Paul-Henry de Belvèze (11 March 1801 - 8 February 1875) was a French sailor who was given the mission by Napoleon III's government of renewing commercial relations with Canada. De Belvèze undertook this task successfully and his visit to the country resulted in greatly improved relations between the two nations. A longer term consequence of the efforts of de Belvèze was the establishment of a French consulate at Quebec.

==Origins==
De Belvèze was descended from an old family of Languedoc; b. 11 March 1801 at Montauban, son of Antoine-Jean-François de Belvèze and Marie-Josèphe-Jeanne Garrigues de Saint-Fauste; d. 8 Feb. 1875 in his mansion at Toulon.

==Naval career==
A former pupil of the École Polytechnique, young Paul-Henry de Belvèze joined the navy in 1823 and was subsequently put in charge of various expeditions, notably to South America, Europe, and the Holy Land. In 1855, while he was cruising in the Gulf of Saint Lawrence, captaining La Capricieuse, as "commander of the French forces in the waters of Newfoundland," Napoleon III's government decided to entrust to him the mission of renewing relations with Canada, a mission which, in the terms of the official mandate, was to be above all "commercial, with no diplomatic character."

==Canadian mission==
This objective was exceeded: in Canada East where deeply moved spectators watched the return of the French colours, the sailor's passage was a triumph; towns such as Ottawa, Kingston, and Toronto, despite some reservations, felt obliged to extend a welcome to the French delegation, which was invariably correct and sometimes warm. The moment seemed well chosen: Great Britain had just abolished the former customs duties which hitherto had made trade between Canada and abroad impracticable. Moreover, relations between France and England had never been better; the French sovereigns had been the guests of Queen Victoria in 1850, and the latter, in that same year 1855, was to return their visit on the occasion of the universal exposition in Paris, at which Canada had an exhibit.

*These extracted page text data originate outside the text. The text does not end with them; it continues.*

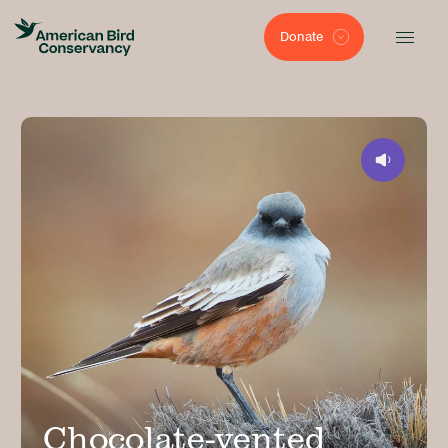
Donate
Chocolate-vented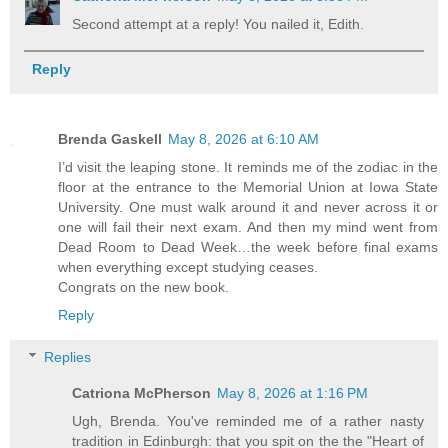
Second attempt at a reply! You nailed it, Edith.
Reply
Brenda Gaskell
May 8, 2026 at 6:10 AM
I’d visit the leaping stone. It reminds me of the zodiac in the
floor at the entrance to the Memorial Union at Iowa State
University. One must walk around it and never across it or
one will fail their next exam. And then my mind went from
Dead Room to Dead Week…the week before final exams
when everything except studying ceases.
Congrats on the new book.
Reply
Replies
Catriona McPherson
May 8, 2026 at 1:16 PM
Ugh, Brenda. You've reminded me of a rather nasty
tradition in Edinburgh: that you spit on the the "Heart of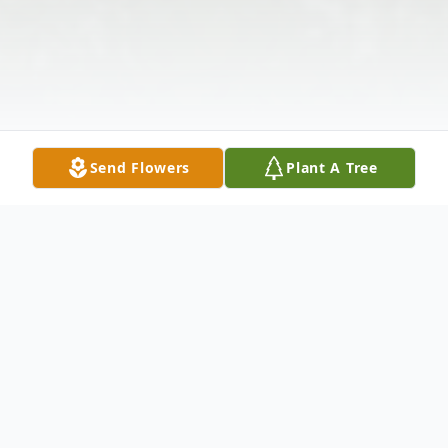
Send Flowers
Plant A Tree
Obituary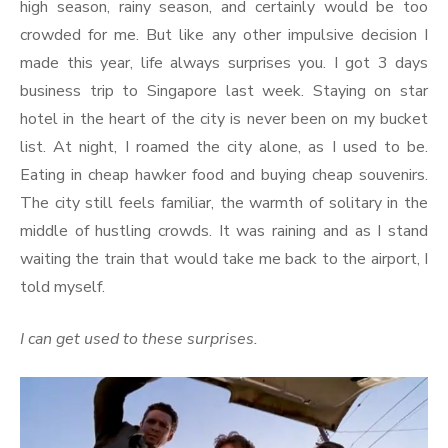
high season, rainy season, and certainly would be too
crowded for me. But like any other impulsive decision I
made this year, life always surprises you. I got 3 days
business trip to Singapore last week. Staying on star
hotel in the heart of the city is never been on my bucket
list. At night, I roamed the city alone, as I used to be.
Eating in cheap hawker food and buying cheap souvenirs.
The city still feels familiar, the warmth of solitary in the
middle of hustling crowds. It was raining and as I stand
waiting the train that would take me back to the airport, I
told myself.
I can get used to these surprises.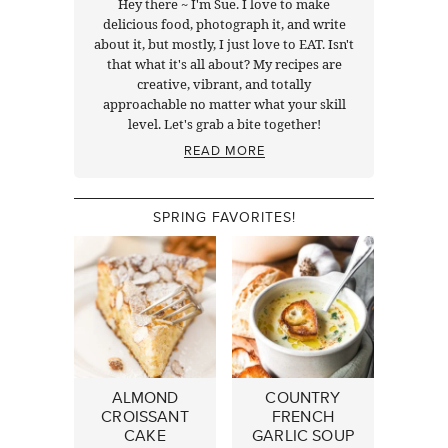
Hey there ~ I'm Sue. I love to make
delicious food, photograph it, and write
about it, but mostly, I just love to EAT. Isn't
that what it's all about? My recipes are
creative, vibrant, and totally
approachable no matter what your skill
level. Let's grab a bite together!
READ MORE
SPRING FAVORITES!
ALMOND
COUNTRY
CROISSANT
FRENCH
CAKE
GARLIC SOUP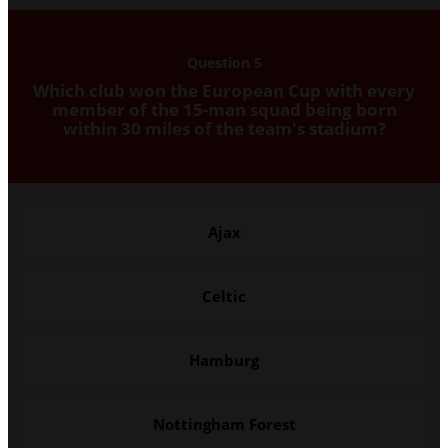
Question 5
Which club won the European Cup with every
member of the 15-man squad being born
within 30 miles of the team's stadium?
Ajax
Celtic
Hamburg
Nottingham Forest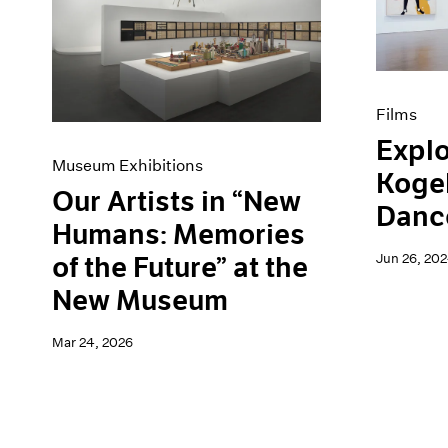
Artist Projects
News
Content
Pace Live
Essays
Pace Publishing
Events
Press
Exhibitions
Films
Explo
Museum Exhibitions
Kogel
Our Artists in “New
Danc
Humans: Memories
Jun 26, 20
of the Future” at the
New Museum
Mar 24, 2026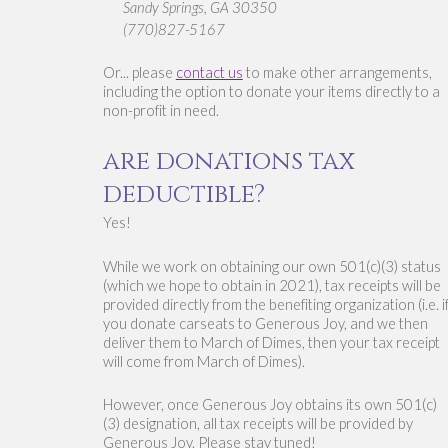
Sandy Springs, GA 30350 
(770)827-5167
Or... please 
contact us
 to make other arrangements, 
including the option to donate your items directly to a 
non-profit in need. 
are donations tax 
deductible?
Yes! 
While we work on obtaining our own 501(c)(3) status 
(which we hope to obtain in 2021), tax receipts will be 
provided directly from the benefiting organization (i.e. if
you donate carseats to Generous Joy, and we then 
deliver them to March of Dimes, then your tax receipt 
will come from March of Dimes).
However, once Generous Joy obtains its own 501(c)
(3) designation, all tax receipts will be provided by 
Generous Joy. 
Please stay tuned!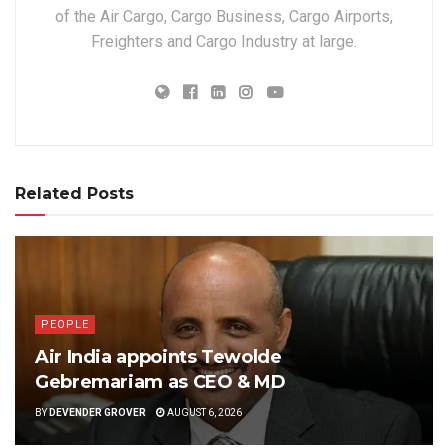
of the Air Cargo, Cargo Business, Cargo Airports,
Freighters and Cargo Industry at large.
Related Posts
PEOPLE
Air India appoints Tewolde
Gebremariam as CEO & MD
BY
DEVENDER GROVER
AUGUST 6, 2026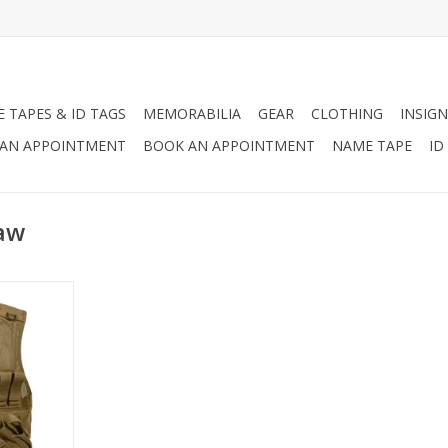
 TAPES & ID TAGS
MEMORABILIA
GEAR
CLOTHING
INSIGN
AN APPOINTMENT
BOOK AN APPOINTMENT
NAME TAPE
ID
raw
ross Draw
le, MOLLE
 is perfect
ld.
RT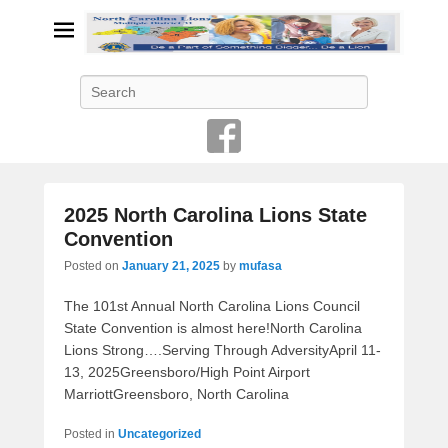
Search
2025 North Carolina Lions State
Convention
Posted on
January 21, 2025
by
mufasa
The 101st Annual North Carolina Lions Council
State Convention is almost here!North Carolina
Lions Strong….Serving Through AdversityApril 11-
13, 2025Greensboro/High Point Airport
MarriottGreensboro, North Carolina
Posted in
Uncategorized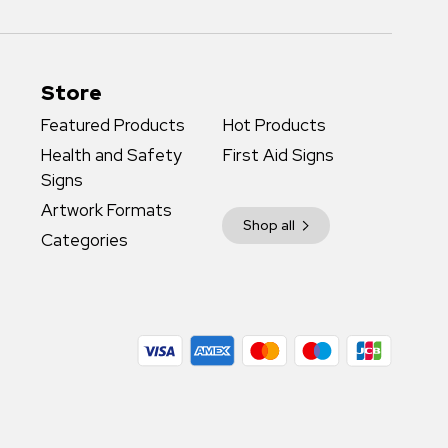
Store
Featured Products
Hot Products
Health and Safety
First Aid Signs
Signs
Artwork Formats
Shop all
Categories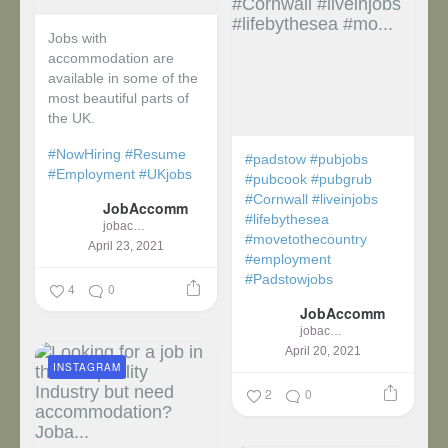
Jobs with
accommodation are
available in some of the
most beautiful parts of
the UK.
#NowHiring
#Resume
#padstow
#pubjobs
#Employment
#UKjobs
#pubcook
#pubgrub
#Cornwall
#liveinjobs
JobAccomm
#lifebythesea
jobaccomm
#movetothecountry
April 23, 2021
#employment
#Padstowjobs
4
0
JobAccomm
jobaccomm
April 20, 2021
INSTAGRAM
2
0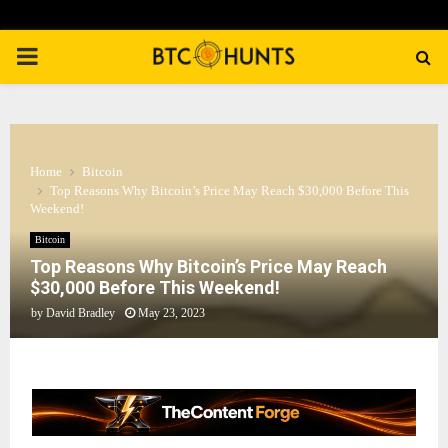
PRIMARY
MENU
Home
Bitcoin
Top Reasons Why Bitcoin’s Price May Reach $30,000 Before This
Weekend!
Bitcoin
Top Reasons Why Bitcoin’s Price May Reach
$30,000 Before This Weekend!
by
David Bradley
May 23, 2023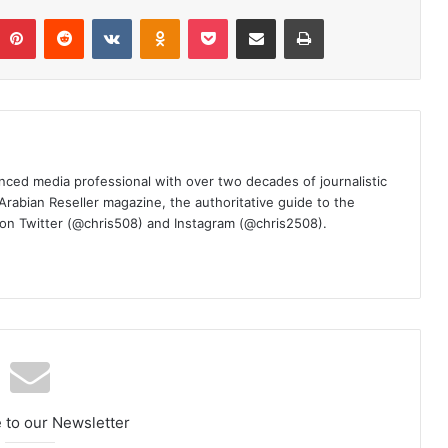
umblr
Pinterest
Reddit
VKontakte
Odnoklassniki
Pocket
Share via Email
Print
nced media professional with over two decades of journalistic
 Arabian Reseller magazine, the authoritative guide to the
m on Twitter (@chris508) and Instagram (@chris2508).
 to our Newsletter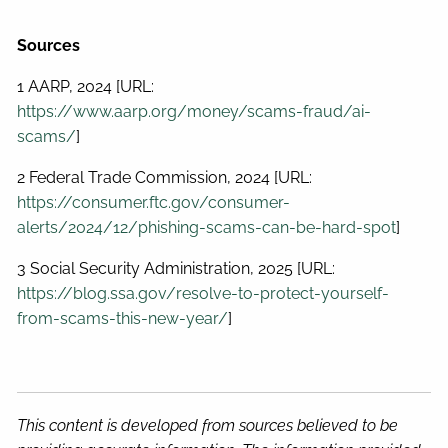
Sources
1 AARP, 2024 [URL:
https://www.aarp.org/money/scams-fraud/ai-
scams/
]
2 Federal Trade Commission, 2024 [URL:
https://consumer.ftc.gov/consumer-
alerts/2024/12/phishing-scams-can-be-hard-spot
]
3 Social Security Administration, 2025 [URL:
https://blog.ssa.gov/resolve-to-protect-yourself-
from-scams-this-new-year/
]
This content is developed from sources believed to be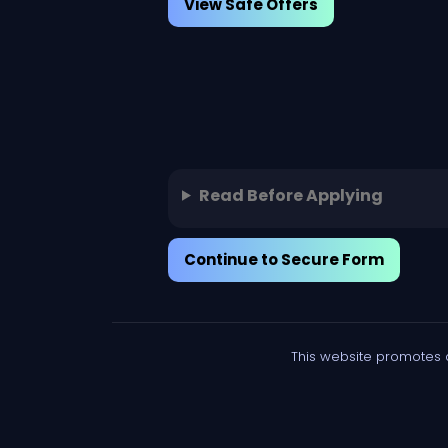
View Safe Offers
Read Before Applying
Continue to Secure Form
This website promotes 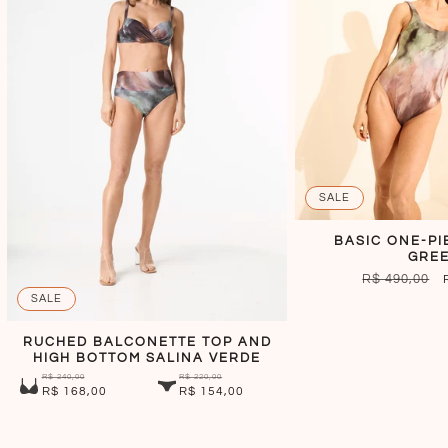
SALE
BASIC ONE-PI
GRE
REGULAR
R$ 490,00
PRICE
SALE
RUCHED BALCONETTE TOP AND
HIGH BOTTOM SALINA VERDE
R$ 240,00
R$ 220,00
R$ 168,00
R$ 154,00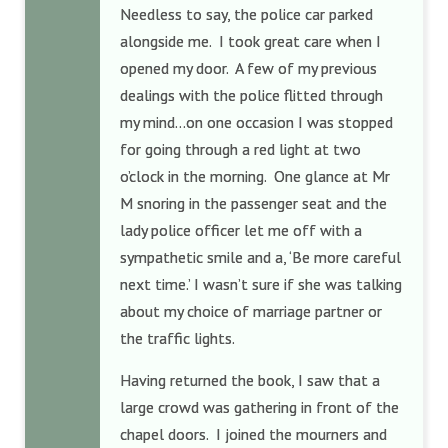
Needless to say, the police car parked
alongside me. I took great care when I
opened my door. A few of my previous
dealings with the police flitted through
my mind…on one occasion I was stopped
for going through a red light at two
o’clock in the morning. One glance at Mr
M snoring in the passenger seat and the
lady police officer let me off with a
sympathetic smile and a, ‘Be more careful
next time.’ I wasn’t sure if she was talking
about my choice of marriage partner or
the traffic lights.
Having returned the book, I saw that a
large crowd was gathering in front of the
chapel doors. I joined the mourners and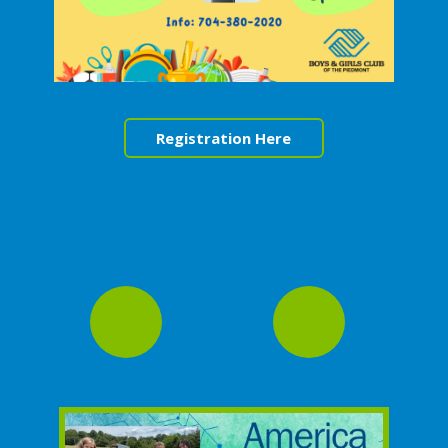
Registration Here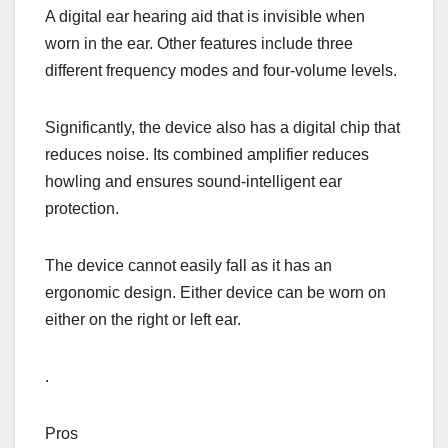
A digital ear hearing aid that is invisible when
worn in the ear. Other features include three
different frequency modes and four-volume levels.
Significantly, the device also has a digital chip that
reduces noise. Its combined amplifier reduces
howling and ensures sound-intelligent ear
protection.
The device cannot easily fall as it has an
ergonomic design. Either device can be worn on
either on the right or left ear.
.
Pros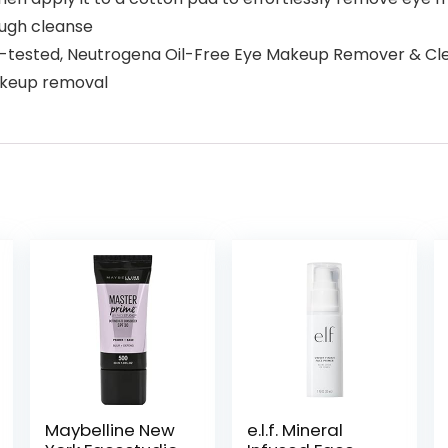
ough cleanse
ested, Neutrogena Oil-Free Eye Makeup Remover & Cleans
makeup removal
Maybelline New
e.l.f. Mineral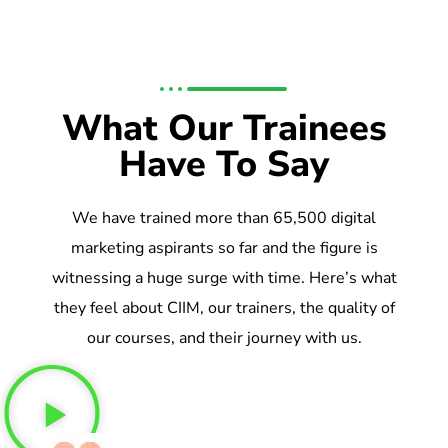
What Our Trainees
Have To Say
We have trained more than 65,500 digital
marketing aspirants so far and the figure is
witnessing a huge surge with time. Here’s what
they feel about CIIM, our trainers, the quality of
our courses, and their journey with us.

The mission's success must be attributed to a large extent also to the personality of the commander – a “very well educated, extremely capable” man, as one of his superiors had said of him in 1831. In 1848 he was judged to be “one of the captains best fitted to command.” A true meridional, Belvèze had the natural gifts of a brilliant speaker, but in him spontaneity was held in check by a wisdom and tact worthy of a professional diplomat. De Belvèze was retired in 1861 without obtaining the promotion to which he thought he was entitled. He died in 1875 in his mansion in Toulon.

==Long-term effects==
One of the practical results of his mission was the establishment in 1859 of a consulate at Quebec, where France had been represented only by an agent named Edward Ryan. This symbolized a new period of harmony between France and England.